"""
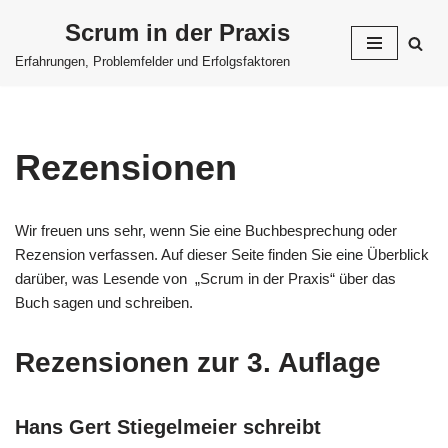
Scrum in der Praxis
Zum
Erfahrungen, Problemfelder und Erfolgsfaktoren
Inhalt
springen
Rezensionen
Wir freuen uns sehr, wenn Sie eine Buchbesprechung oder
Rezension verfassen. Auf dieser Seite finden Sie eine Überblick
darüber, was Lesende von „Scrum in der Praxis“ über das
Buch sagen und schreiben.
Rezensionen zur 3. Auflage
Hans Gert Stiegelmeier schreibt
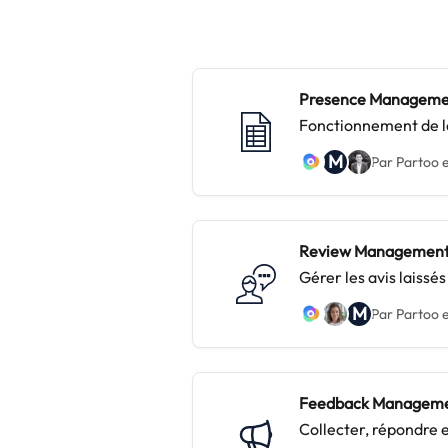
Presence Manageme
Fonctionnement de la
diffusion de Partoo
M
Par Partoo e
Review Managemen
Gérer les avis laissé
M
Par Partoo e
Feedback Managem
Collecter, répondre e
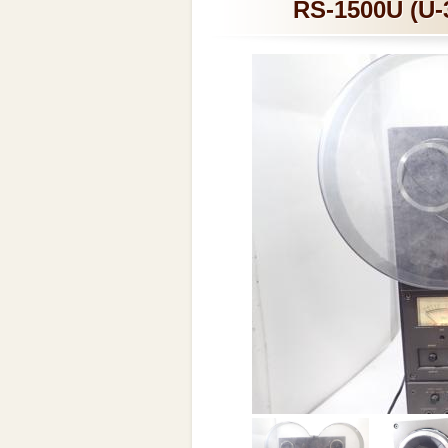
RS-1500U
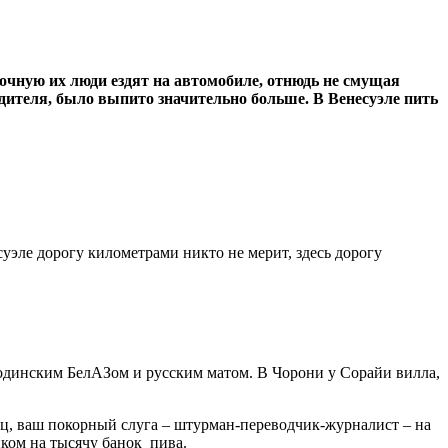
лочную их люди ездят на автомобиле, отнюдь не смущая
одителя, было выпито значительно больше. В Венесуэле пить
суэле дорогу километрами никто не мерит, здесь дорогу
жодинским БелАЗом и русским матом. В Чорони у Сорайи вилла,
ец, ваш покорный слуга – штурман-переводчик-журналист – на
ком на тысячу банок пива.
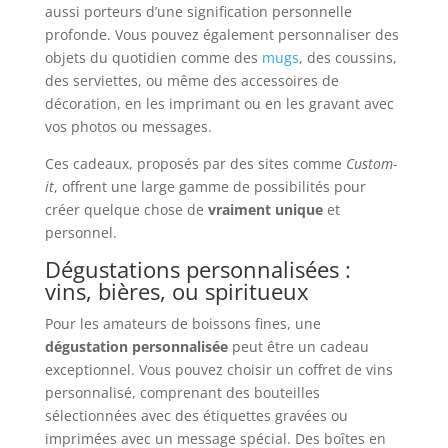
aussi porteurs d’une signification personnelle
profonde. Vous pouvez également personnaliser des
objets du quotidien comme des
mugs
, des coussins,
des serviettes, ou même des accessoires de
décoration, en les imprimant ou en les gravant avec
vos photos ou messages.
Ces cadeaux, proposés par des sites comme
Custom-
it
, offrent une large gamme de possibilités pour
créer quelque chose de
vraiment unique
et
personnel.
Dégustations personnalisées :
vins, bières, ou spiritueux
Pour les amateurs de boissons fines, une
dégustation personnalisée
peut être un cadeau
exceptionnel. Vous pouvez choisir un coffret de vins
personnalisé, comprenant des bouteilles
sélectionnées avec des étiquettes gravées ou
imprimées avec un message spécial. Des boîtes en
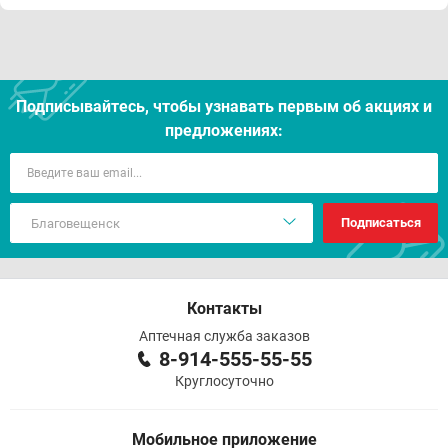
Подписывайтесь, чтобы узнавать первым об акцияx и
предложениях:
Подписаться
Контакты
Аптечная служба заказов
8-914-555-55-55
Круглосуточно
Мобильное приложение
"""
Problem to solve -> Word for word, restate the records shown above, minus the pictures.

Answer section ->
Scrum in der Praxis
Zum
Erfahrungen, Problemfelder und Erfolgsfaktoren
Inhalt
springen
Rezensionen
Wir freuen uns sehr, wenn Sie eine Buchbesprechung oder
Rezension verfassen. Auf dieser Seite finden Sie eine Überblick
darüber, was Lesende von „Scrum in der Praxis“ über das
Buch sagen und schreiben.
Rezensionen zur 3. Auflage
Hans Gert Stiegelmeier schreibt
Presence Manageme
Fonctionnement de la
diffusion de Partoo
M
Par Partoo e
Review Managemen
Gérer les avis laissé
M
Par Partoo e
Feedback Managem
Collecter, répondre e
RS-1500U
лочную их люди ездят на автомобиле, отнюдь не смущая
одителя, было выпито значительно больше. В Венесуэле пить
суэле дорогу километрами никто не мерит, здесь дорогу
жодинским БелАЗом и русским матом. В Чорони у Сорайи вилла,
ец, ваш покорный слуга – штурман-переводчик-журналист – на
ком на тысячу банок пива.
aussi porteurs d’une signification personnelle
profonde. Vous pouvez également personnaliser des
objets du quotidien comme des
mugs
, des coussins,
des serviettes, ou même des accessoires de
décoration, en les imprimant ou en les gravant avec
vos photos ou messages.
Ces cadeaux, proposés par des sites comme
Custom-
it
, offrent une large gamme de possibilités pour
créer quelque chose de
vraiment unique
et
personnel.
Dégustations personnalisées :
vins, bières, ou spiritueux
Pour les amateurs de boissons fines, une
dégustation personnalisée
peut être un cadeau
exceptionnel. Vous pouvez choisir un coffret de vins
personnalisé, comprenant des bouteilles
sélectionnées avec des étiquettes gravées ou
imprimées avec un message spécial. Des boîtes en
Подписывайтесь, чтобы узнавать первым об акцияx и
предложениях:
Подписаться
Контакты
Аптечная служба заказов
8-914-555-55-55
Круглосуточно
Мобильное приложение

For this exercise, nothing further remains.